Local Checkpointing

The local checkpointing mechanism is implemented via the Python LocalCheckpointManager class, which operates on a TensorAwareStateDict wrapper. This wrapper encapsulates the operations necessary for efficient replication and data transfers.

For standard models, the provided BasicTensorAwareStateDict class is typically sufficient for integration. However, for more advanced use cases, a custom TensorAwareStateDict implementation may be required.

To minimize saving overheads, integrating the asynchronous version of the LocalCheckpointManager method is strongly recommended.

Features:

  • Local saving: Each node saves checkpoint parts locally, either on SSDs or RAM disks, as configured by the user.

  • Synchronous and asynchronous support: Save checkpoints either synchronously or asynchronously, based on the application’s requirements.

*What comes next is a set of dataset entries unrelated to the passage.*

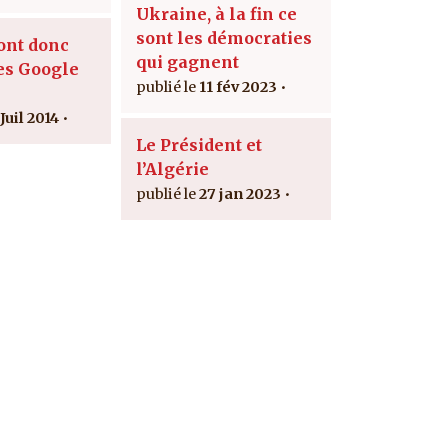
Ukraine, à la fin ce
sont les démocraties
ont donc
qui gagnent
es Google
11 fév 2023
Juil 2014
Le Président et
l’Algérie
27 jan 2023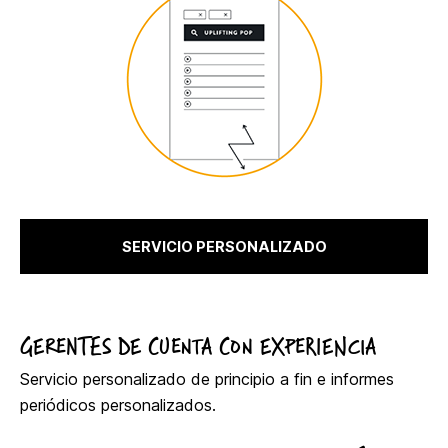
SERVICIO PERSONALIZADO
GERENTES DE CUENTA CON EXPERIENCIA
Servicio personalizado de principio a fin e informes
periódicos personalizados.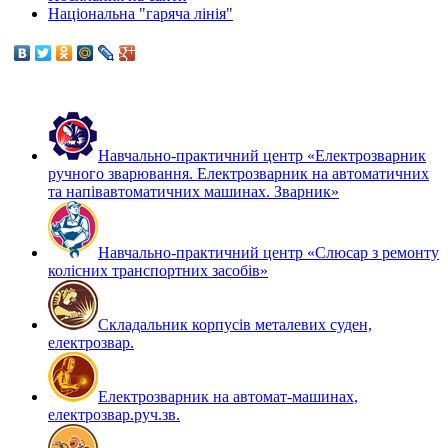
Національна "гаряча лінія"
Навчально-практичний центр «Електрозварник
ручного зварювання. Електрозварник на автоматичних
та напівавтоматичних машинах. Зварник»
Навчально-практичний центр «Слюсар з ремонту
колісних транспортних засобів»
Складальник корпусів металевих суден,
електрозвар.
Електрозварник на автомат-машинах,
електрозвар.руч.зв.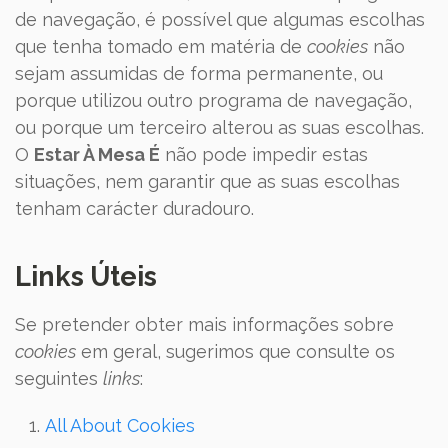
de navegação, é possível que algumas escolhas
que tenha tomado em matéria de
cookies
não
sejam assumidas de forma permanente, ou
porque utilizou outro programa de navegação,
ou porque um terceiro alterou as suas escolhas.
O
Estar À Mesa É
não pode impedir estas
situações, nem garantir que as suas escolhas
tenham carácter duradouro.
Links Úteis
Se pretender obter mais informações sobre
cookies
em geral, sugerimos que consulte os
seguintes
links
:
All About Cookies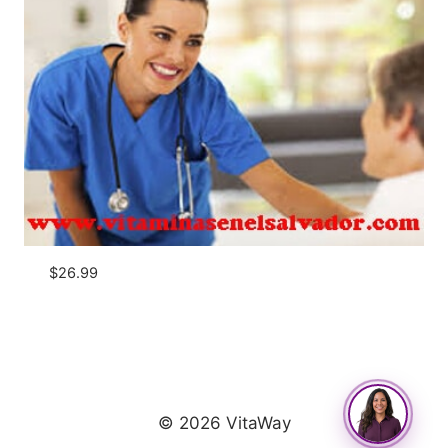
$
26.99
© 2026 VitaWay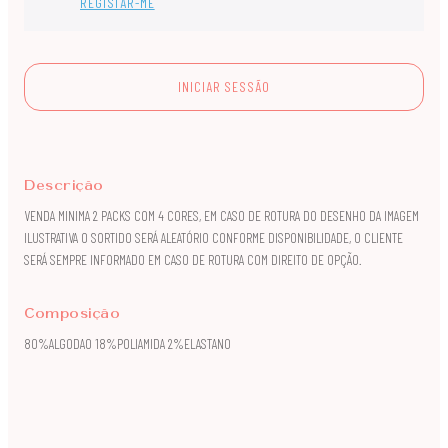
REGISTAR-ME
INICIAR SESSÃO
Descrição
VENDA MINIMA 2 PACKS COM 4 CORES, EM CASO DE ROTURA DO DESENHO DA IMAGEM
ILUSTRATIVA O SORTIDO SERÁ ALEATÓRIO CONFORME DISPONIBILIDADE, O CLIENTE
SERÁ SEMPRE INFORMADO EM CASO DE ROTURA COM DIREITO DE OPÇÃO.
Composição
80%ALGODAO 18%POLIAMIDA 2%ELASTANO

  • Automatic cleanup: Handles the cleanup of broken or outdated checkpoints automatically.

  • Optional replication: The LocalCheckpointManager.save method supports an optional replication mechanism to allow checkpoint recovery in case of node failure after a restart.

  • Configurable resiliency: The replication factor can be adjusted for enhanced resiliency.

  • Latest checkpoint detection: The find_latest method in LocalCheckpointManager identifies the most recent complete local checkpoint.

  • Automated retrieval: The LocalCheckpointManager.load method automatically retrieves valid checkpoint parts that are unavailable locally.

For a comprehensive description of this functionality, including detailed requirements, restrictions, and usage examples, please refer to the Usage Guide and Examples.